Türkiye'nin yığınla sorunu olduğunu herkes söylüyor. Ama birileri bu sorunları derinlemesine biliyor, yükün altında sorumluluk duygusu ile gece gündüz demeden yıllardır çalışıyor, şimdiye kadar hiç eşi ve benzeri görülmedik bir biçimde çeşitlenerek üzerlerine yığılan yükün altından kalkmaya çabalıyor.
Öte yandan bir yerel seçimi bahane ederek, " Yeter artık. kısacık bir zaman içinde Biraz da yeni bir siyasi Lider çıkaralım, ona fırsat verelim, önce İstanbul'a Belediye Başkanı olsun, sonra hemen O'nu Cumhurbaşkanı yaparız " diyor.
Allah sizleri inandırsın; hiç bir siyasi tarafgirlik hesabına bu değerlendirmeyi yapmıyorum.
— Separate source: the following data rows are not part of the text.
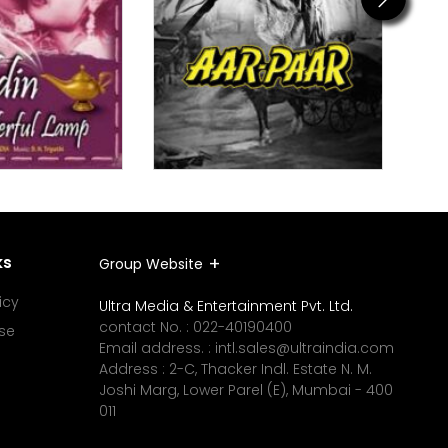
ks
Group Website
icy
Ultra Media & Entertainment Pvt. Ltd.
contact No. :
022-40190400
se
Email address. :
intl.sales@ultraindia.com
Address : 2-C, Thacker Indl. Estate N. M.
Joshi Marg, Lower Parel (E), Mumbai - 400
011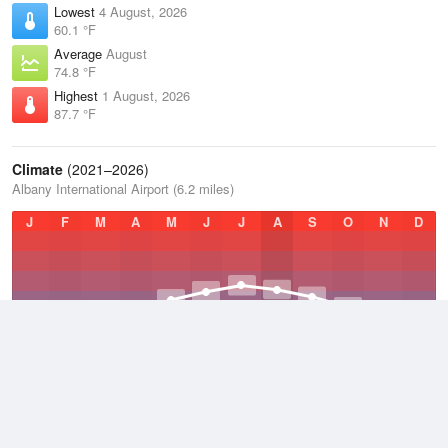
Lowest
4 August, 2026
60.1 °F
Average
August
74.8 °F
Highest
1 August, 2026
87.7 °F
Climate
(2021–2026)
Albany International Airport (6.2 miles)
J
F
M
A
M
J
J
A
S
O
N
D
Average Low
2021–2026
Yukarıdaki düşünceleri siyasi tercihine esas alan insanlara sormak lazımdır; bu ülke öyle bir iki sene içinde Türkiye'yi yönetebilecek beceriyi, bilgiyi, tecrübeyi nasıl kazanıverecek ve Türkiye'ye hizmet edecek. Hatta iddia ettiği konularda ne biliyor ve Devlete ait hangi önemli bilgi ve birikime sahip ki, İstanbul'a Belediye Başkanı seçilecek, sonra da bir zıplayışta Cumhurbaşkanı olup ülkeyi yönetecek?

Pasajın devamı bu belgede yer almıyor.